Ce palace de 500 chambres a rouvert dimanche 11 février, trois mois après sa fermeture au public. Ses premiers clients étaient curieux de retrouver des signes de l'incarcération entre ses murs de dizaines de princes, ministres et hommes d'affaires, dans le cadre d'une purge anticorruption sans précédent.
"La seule différence, c'est que les portes d'entrée sont ouvertes", assure un employé aux clients. "J'imagine que la liste des invités est aussi très différente", répond un diplomate occidental assis dans le hall d'entrée.
Nombre des 381 suspects passés par l'hôtel, dont le prince milliardaire Al-Walid ben Talal, ont été libérés après des "arrangements" financiers avec les autorités.

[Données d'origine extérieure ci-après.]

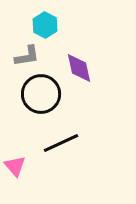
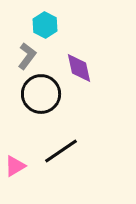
gray L-shape: rotated 44 degrees counterclockwise
black line: moved 8 px down; rotated 9 degrees counterclockwise
pink triangle: rotated 40 degrees clockwise
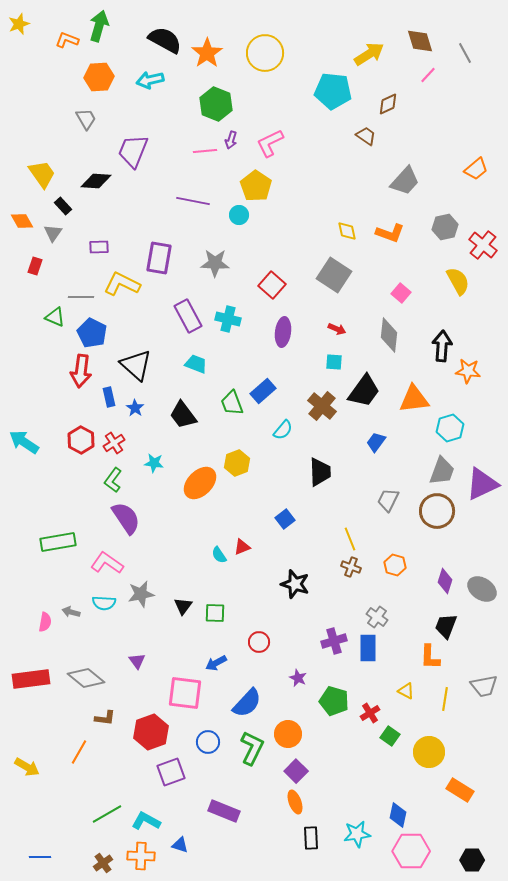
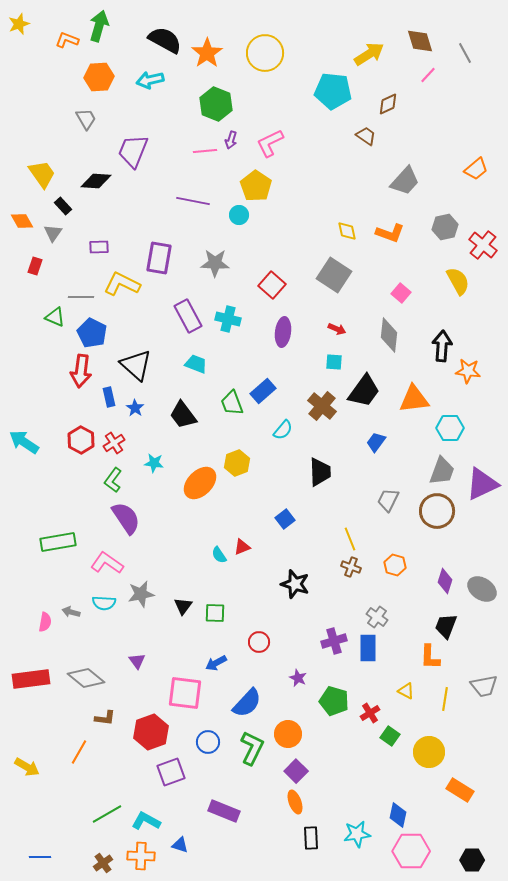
cyan hexagon at (450, 428): rotated 16 degrees clockwise
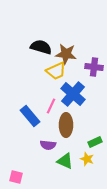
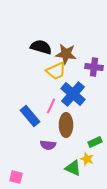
green triangle: moved 8 px right, 7 px down
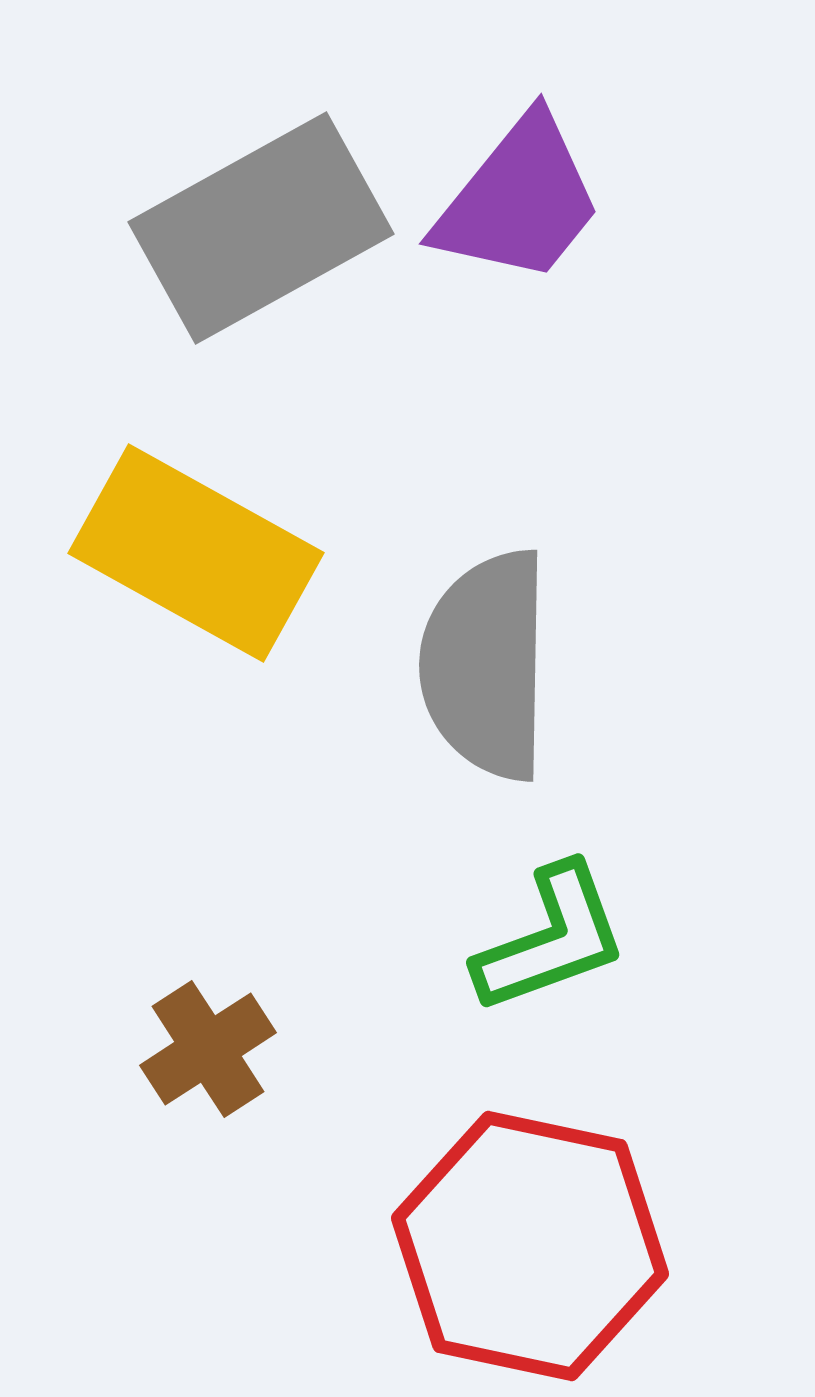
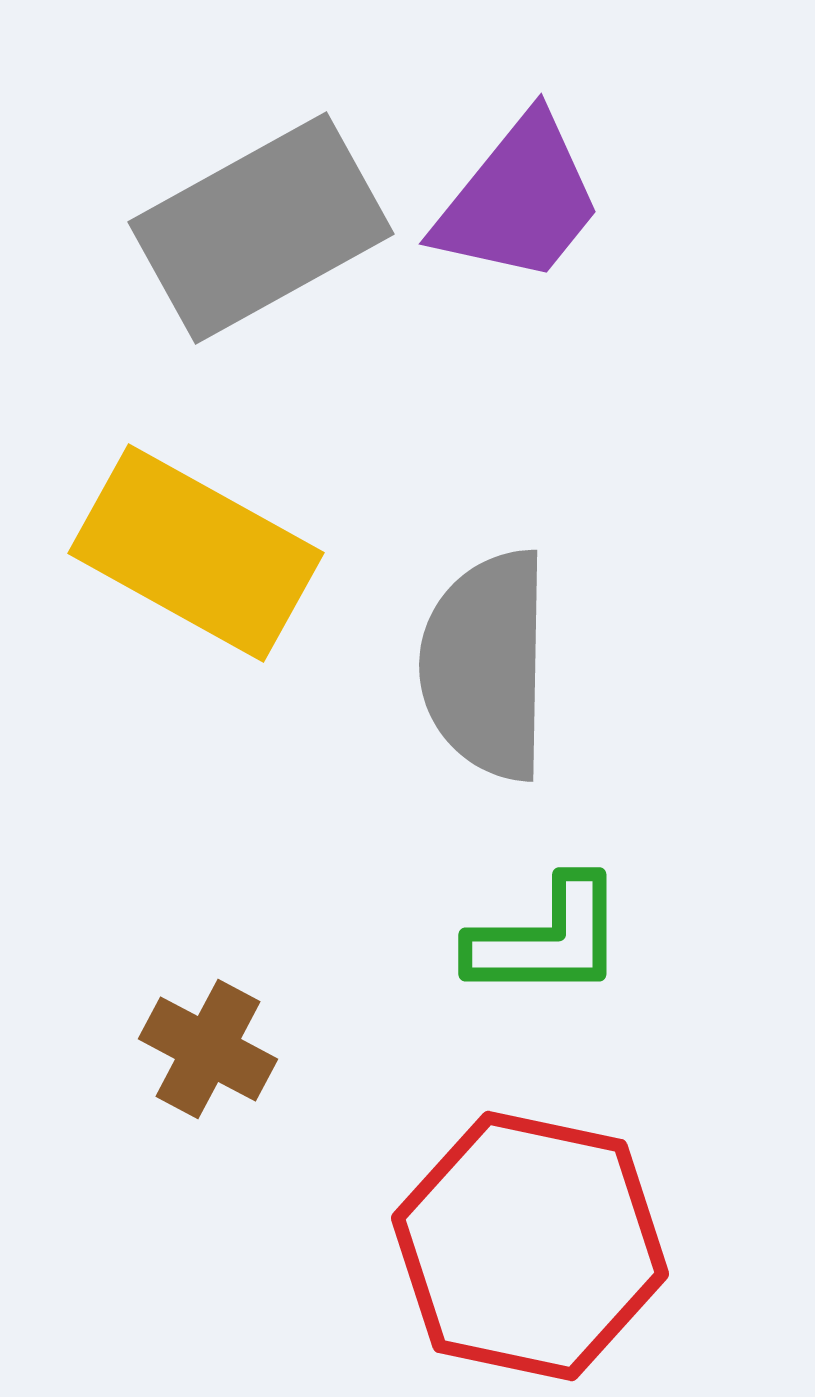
green L-shape: moved 4 px left; rotated 20 degrees clockwise
brown cross: rotated 29 degrees counterclockwise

Parmi les autres détenus de haut rang figuraient l'ancien chef de la Garde nationale, le prince Miteb ben Abdallah, le magnat du BTP, Bakr ben Laden, et celui des médias, Walid al-Ibrahim.
Selon de nombreux partenaires commerciaux des suspects, chaque détenu s'est vu attribuer une chambre avec télévision, mais sans accès à internet ou au téléphone pour empêcher tout contact avec le monde extérieur. Des objets tranchants et des cordons de rideaux ont également été retirés pour empêcher les tentatives de suicide.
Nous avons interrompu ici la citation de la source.